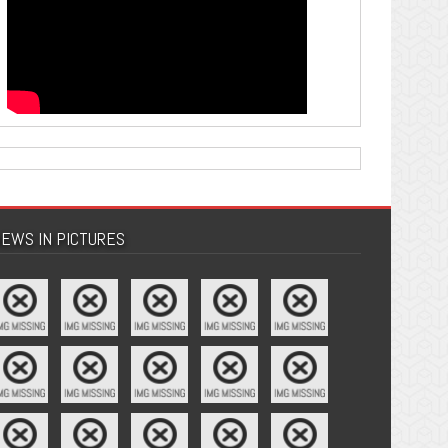
EWS IN PICTURES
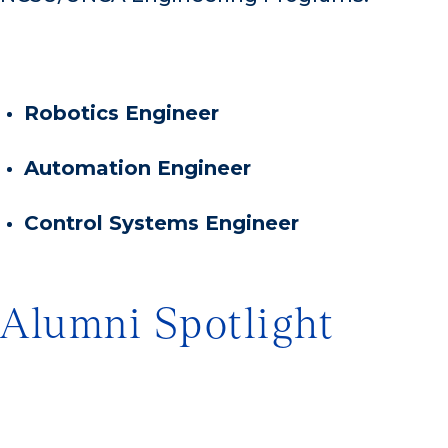
Robotics Engineer
Automation Engineer
Control Systems Engineer
Alumni Spotlight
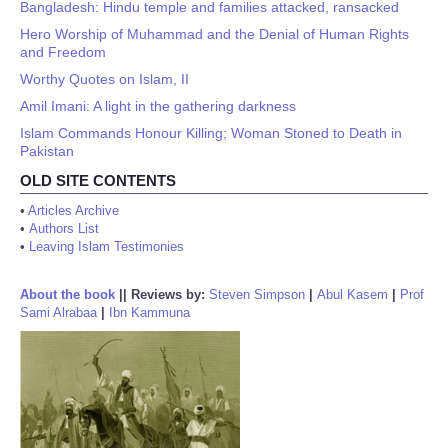
Bangladesh: Hindu temple and families attacked, ransacked
Hero Worship of Muhammad and the Denial of Human Rights
and Freedom
Worthy Quotes on Islam, II
Amil Imani: A light in the gathering darkness
Islam Commands Honour Killing; Woman Stoned to Death in
Pakistan
OLD SITE CONTENTS
•
Articles Archive
•
Authors List
•
Leaving Islam Testimonies
About the book
||
Reviews by:
Steven Simpson
|
Abul Kasem
|
Prof
Sami Alrabaa
|
Ibn Kammuna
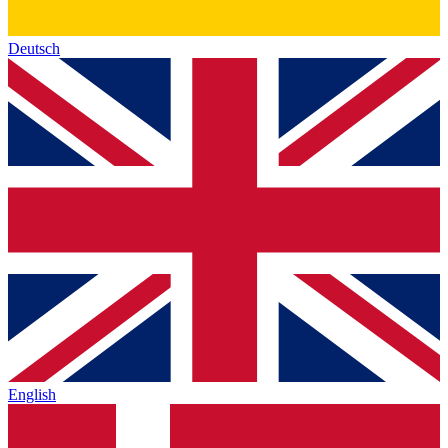
Deutsch
English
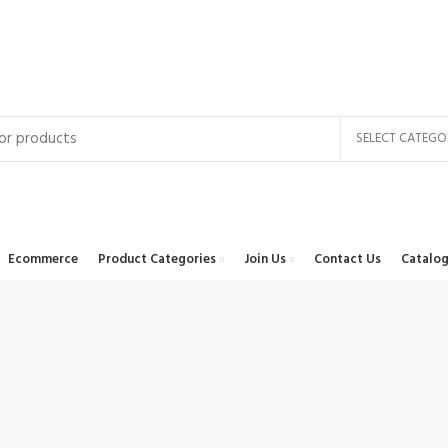
SELECT CATEGO
Ecommerce
Product Categories
Join Us
Contact Us
Catalog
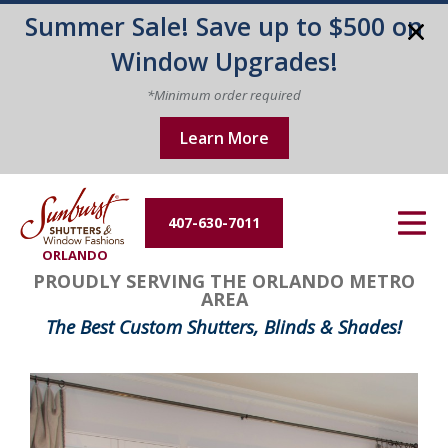
Summer Sale! Save up to $500 on
Energy Efficiency
Window Upgrades!
About Us
*Minimum order required
Learn More
Contact Us
407-630-7011
ORLANDO
PROUDLY SERVING THE ORLANDO METRO
AREA
The Best Custom Shutters, Blinds & Shades!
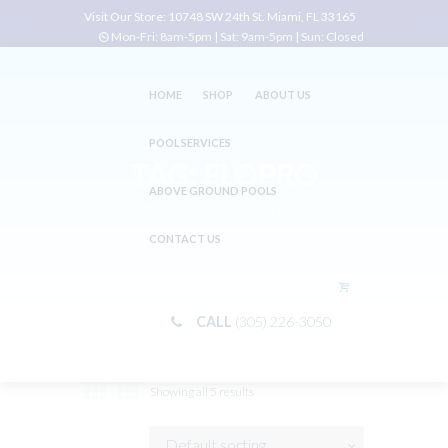
Visit Our Store:
10748 SW 24th St. Miami, FL 33165
Mon-Fri: 8am-5pm | Sat: 9am-5pm | Sun: Closed
HOME
SHOP
ABOUT US
POOL SERVICES
TAG: FLOPRO
ABOVE GROUND POOLS
Home
Shop
Tag: FloPro
CONTACT US
CALL
(305) 226-3050
Showing all 5 results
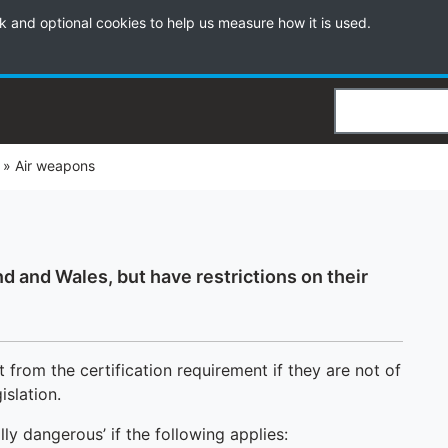
k and optional cookies to help us measure how it is used.
Search
»
Air weapons
d and Wales, but have restrictions on their
pt from the certification requirement if they are not of
islation.
lly dangerous’
if the following applies:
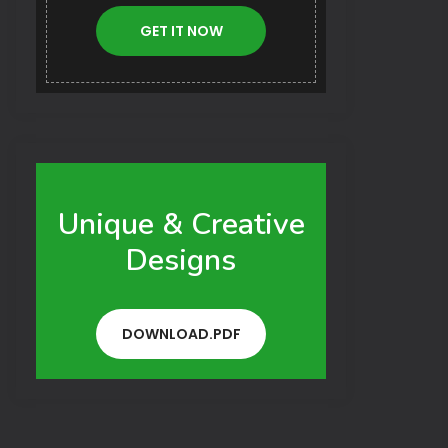
GET IT NOW
Unique & Creative
Designs
DOWNLOAD.PDF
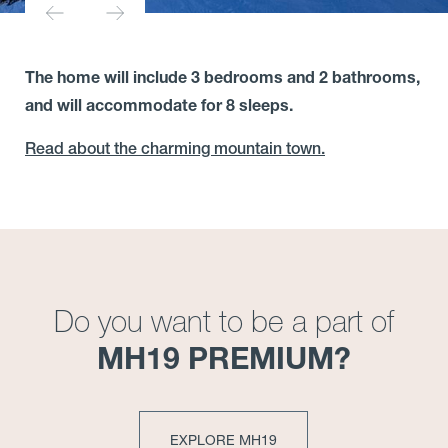
The home will include 3 bedrooms and 2 bathrooms,
and will accommodate for 8 sleeps.
Read about the charming mountain town.
Do you want to be a part of
MH19 PREMIUM?
EXPLORE MH19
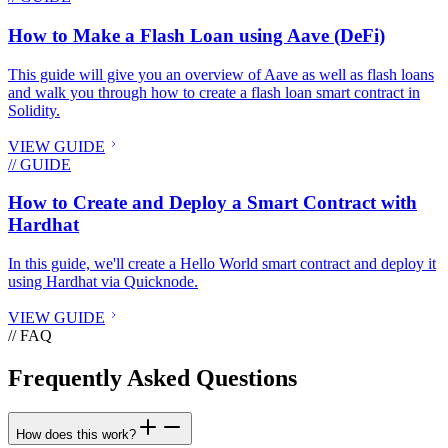
How to Make a Flash Loan using Aave (DeFi)
This guide will give you an overview of Aave as well as flash loans
and walk you through how to create a flash loan smart contract in
Solidity.
VIEW GUIDE
// GUIDE
How to Create and Deploy a Smart Contract with
Hardhat
In this guide, we'll create a Hello World smart contract and deploy it
using Hardhat via Quicknode.
VIEW GUIDE
// FAQ
Frequently Asked Questions
How does this work?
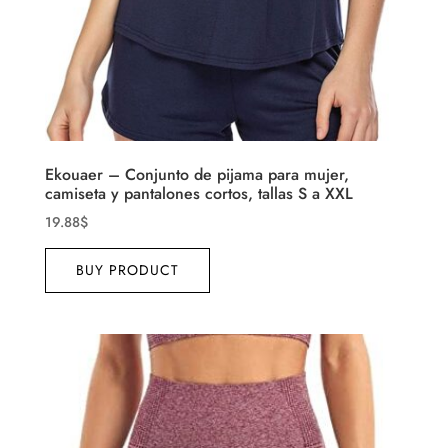
Ekouaer – Conjunto de pijama para mujer,
camiseta y pantalones cortos, tallas S a XXL
19.88
$
BUY PRODUCT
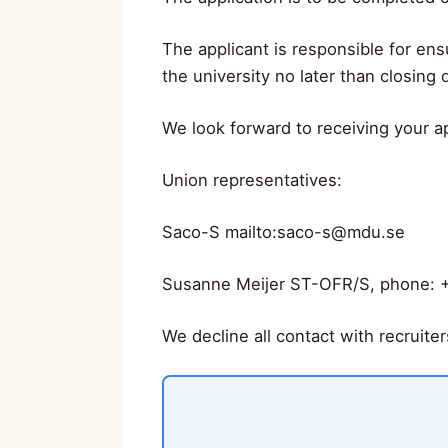
The applicant is responsible for ens
the university no later than closing d
We look forward to receiving your ap
Union representatives:
Saco-S mailto:
saco-s@mdu.se
Susanne Meijer ST-OFR/S, phone: 
We decline all contact with recruite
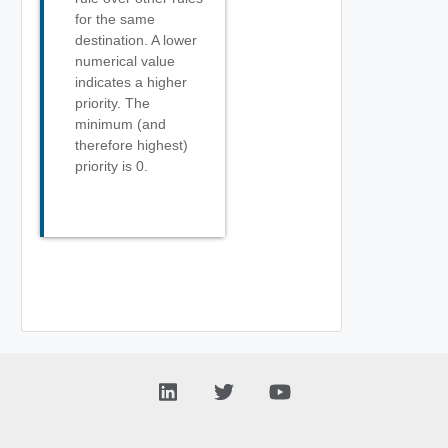
for the same
destination. A lower
numerical value
indicates a higher
priority. The
minimum (and
therefore highest)
priority is 0.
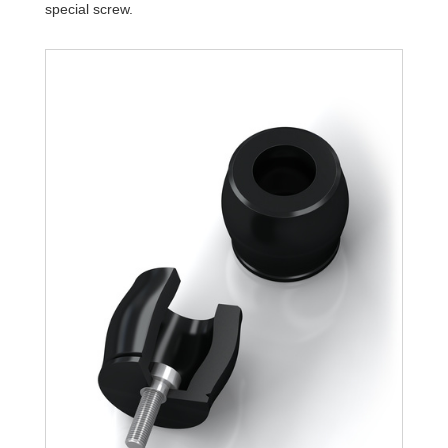
special screw.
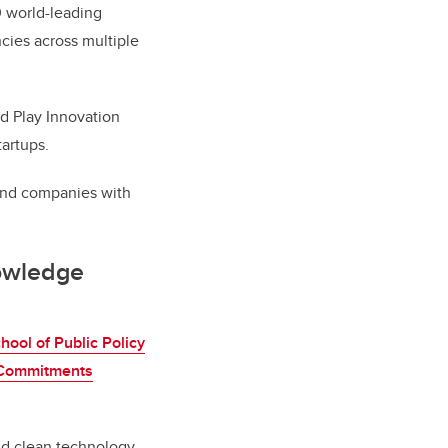
0 world-leading
cies across multiple
nd Play Innovation
artups.
and companies with
nowledge
hool of Public Policy
 Commitments
nd clean technology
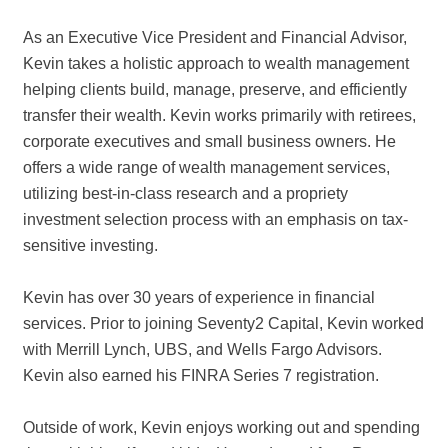
As an Executive Vice President and Financial Advisor,
Kevin takes a holistic approach to wealth management
helping clients build, manage, preserve, and efficiently
transfer their wealth. Kevin works primarily with retirees,
corporate executives and small business owners. He
offers a wide range of wealth management services,
utilizing best-in-class research and a propriety
investment selection process with an emphasis on tax-
sensitive investing.
Kevin has over 30 years of experience in financial
services. Prior to joining Seventy2 Capital, Kevin worked
with Merrill Lynch, UBS, and Wells Fargo Advisors.
Kevin also earned his FINRA Series 7 registration.
Outside of work, Kevin enjoys working out and spending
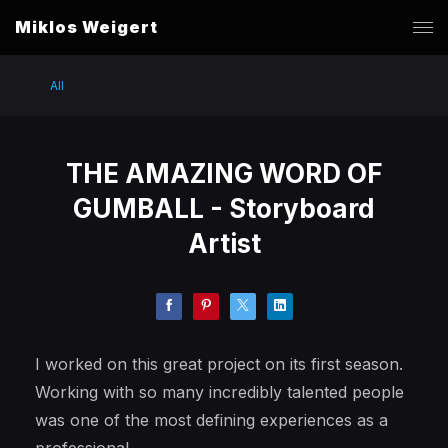
Miklos Weigert
All
THE AMAZING WORD OF
GUMBALL - Storyboard
Artist
I worked on this great project on its first season.
Working with so many incredibly talented people
was one of the most defining experiences as a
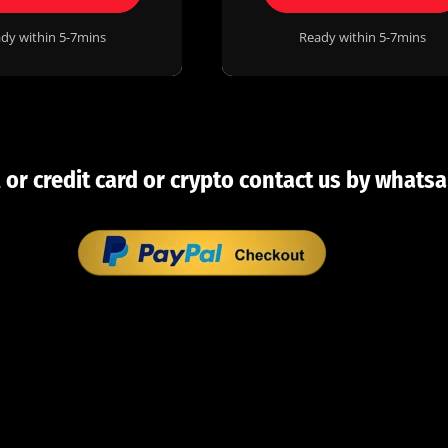
dy within 5-7mins
Ready within 5-7mins
 or credit card or crypto contact us by whatsa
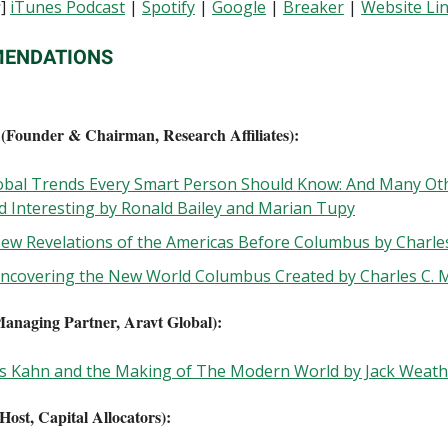
s
]
iTunes Podcast
|
Spotify
|
Google
|
Breaker
|
Website Li
ENDATIONS
(Founder & Chairman, Research Affiliates):
obal Trends Every Smart Person Should Know: And Many Ot
nd Interesting by Ronald Bailey and Marian Tupy
New Revelations of the Americas Before Columbus by Charle
Uncovering the New World Columbus Created by Charles C.
anaging Partner, Aravt Global):
s Kahn and the Making of The Modern World by Jack Weath
Host, Capital Allocators):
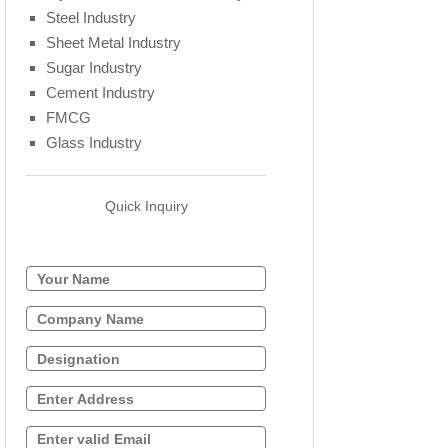
Steel Industry
Sheet Metal Industry
Sugar Industry
Cement Industry
FMCG
Glass Industry
Quick Inquiry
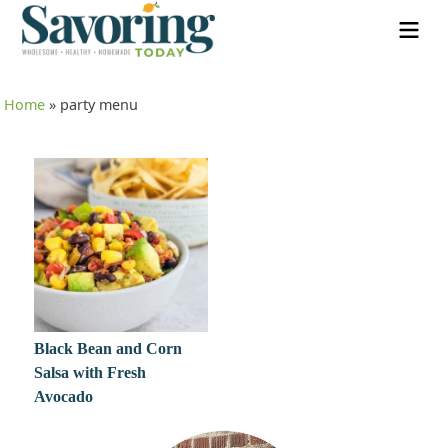
Home
»
party menu
Black Bean and Corn
Salsa with Fresh
Avocado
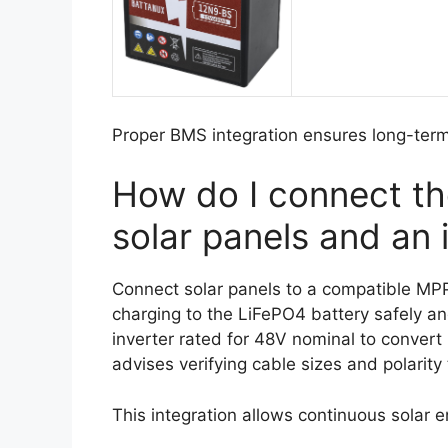
Proper BMS integration ensures long-term 
How do I connect th
solar panels and an 
Connect solar panels to a compatible MPPT
charging to the LiFePO4 battery safely and
inverter rated for 48V nominal to conve
advises verifying cable sizes and polarity
This integration allows continuous solar 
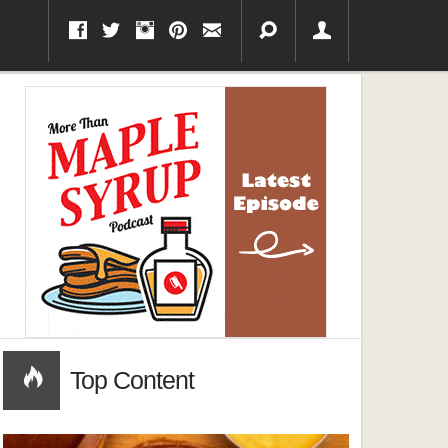
Top Content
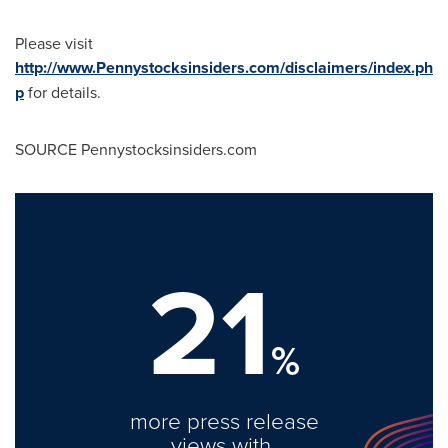
Please visit
http://www.Pennystocksinsiders.com/disclaimers/index.ph
p
for details.
SOURCE Pennystocksinsiders.com
21
%
more press release
views with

### REQUIRED WORK
Would you give the material back exactly, minus the pictures?

### RESPONSE BOX
EWS IN PICTURES
Robotics Engineer
Automation Engineer
Control Systems Engineer
Alumni Spotlight
Bangladesh: Hindu temple and families attacked, ransacked
Hero Worship of Muhammad and the Denial of Human Rights
and Freedom
Worthy Quotes on Islam, II
Amil Imani: A light in the gathering darkness
Islam Commands Honour Killing; Woman Stoned to Death in
Pakistan
OLD SITE CONTENTS
•
Articles Archive
•
Authors List
•
Leaving Islam Testimonies
About the book
||
Reviews by:
Steven Simpson
|
Abul Kasem
|
Prof
Sami Alrabaa
|
Ibn Kammuna
Deutsch
English
SELECT CATEGO
Ecommerce
Product Categories
Join Us
Contact Us
Catalog
Summer Sale! Save up to $500 on
Energy Efficiency
Window Upgrades!
About Us
*Minimum order required
Learn More
Contact Us
407-630-7011
ORLANDO
PROUDLY SERVING THE ORLANDO METRO
AREA
The Best Custom Shutters, Blinds & Shades!
Visit Our Store:
10748 SW 24th St. Miami, FL 33165
Mon-Fri: 8am-5pm | Sat: 9am-5pm | Sun: Closed
HOME
SHOP
ABOUT US
POOL SERVICES
TAG: FLOPRO
ABOVE GROUND POOLS
Home
Shop
Tag: FloPro
CONTACT US
CALL
(305) 226-3050
Showing all 5 results
k and optional cookies to help us measure how it is used.
Search
»
Air weapons
d and Wales, but have restrictions on their
pt from the certification requirement if they are not of
islation.
lly dangerous’
if the following applies:
GET IT NOW
Unique & Creative
Designs
DOWNLOAD.PDF
The home will include 3 bedrooms and 2 bathrooms,
and will accommodate for 8 sleeps.
Read about the charming mountain town.
Do you want to be a part of
MH19 PREMIUM?
EXPLORE MH19
How to Make a Flash Loan using Aave (DeFi)
This guide will give you an overview of Aave as well as flash loans
and walk you through how to create a flash loan smart contract in
Solidity.
VIEW GUIDE
// GUIDE
How to Create and Deploy a Smart Contract with
Hardhat
In this guide, we'll create a Hello World smart contract and deploy it
using Hardhat via Quicknode.
VIEW GUIDE
// FAQ
Frequently Asked Questions
How does this work?
Ekouaer – Conjunto de pijama para mujer,
camiseta y pantalones cortos, tallas S a XXL
19.88
$
BUY PRODUCT
The applicant is responsible for ens
the university no later than closing d
We look forward to receiving your ap
Union representatives:
Saco-S mailto:
saco-s@mdu.se
Susanne Meijer ST-OFR/S, phone: 
We decline all contact with recruite
for the same
destination. A lower
numerical value
indicates a higher
priority. The
minimum (and
therefore highest)
priority is 0.
special screw.
0 world-leading
cies across multiple
nd Play Innovation
artups.
and companies with
nowledge
hool of Public Policy
 Commitments
nd clean technology
As an Executive Vice President and Financial Advisor,
Kevin takes a holistic approach to wealth management
helping clients build, manage, preserve, and efficiently
transfer their wealth. Kevin works primarily with retirees,
corporate executives and small business owners. He
offers a wide range of wealth management services,
utilizing best-in-class research and a propriety
investment selection process with an emphasis on tax-
sensitive investing.
Kevin has over 30 years of experience in financial
services. Prior to joining Seventy2 Capital, Kevin worked
with Merrill Lynch, UBS, and Wells Fargo Advisors.
Kevin also earned his FINRA Series 7 registration.
Outside of work, Kevin enjoys working out and spending
Miklos Weigert
All
THE AMAZING WORD OF
GUMBALL - Storyboard
Artist
I worked on this great project on its first season.
Working with so many incredibly talented people
was one of the most defining experiences as a
dy within 5-7mins
Ready within 5-7mins
 or credit card or crypto contact us by whatsa
s
]
iTunes Podcast
|
Spotify
|
Google
|
Breaker
|
Website Li
ENDATIONS
(Founder & Chairman, Research Affiliates):
obal Trends Every Smart Person Should Know: And Many Ot
nd Interesting by Ronald Bailey and Marian Tupy
New Revelations of the Americas Before Columbus by Charle
Uncovering the New World Columbus Created by Charles C.
anaging Partner, Aravt Global):
s Kahn and the Making of The Modern World by Jack Weath
Host, Capital Allocators):
Steel Industry
Sheet Metal Industry
Sugar Industry
Cement Industry
FMCG
Glass Industry
Quick Inquiry
Home
»
party menu
Black Bean and Corn
Salsa with Fresh
Avocado
Proper BMS integration ensures long-term 
How do I connect th
solar panels and an 
Connect solar panels to a compatible MPPT
charging to the LiFePO4 battery safely and
inverter rated for 48V nominal to conve
advises verifying cable sizes and polarity
This integration allows continuous solar 
Top Content
Please visit
http://www.Pennystocksinsiders.com/disclaimers/index.ph
p
for details.
SOURCE Pennystocksinsiders.com
21
%
more press release
views with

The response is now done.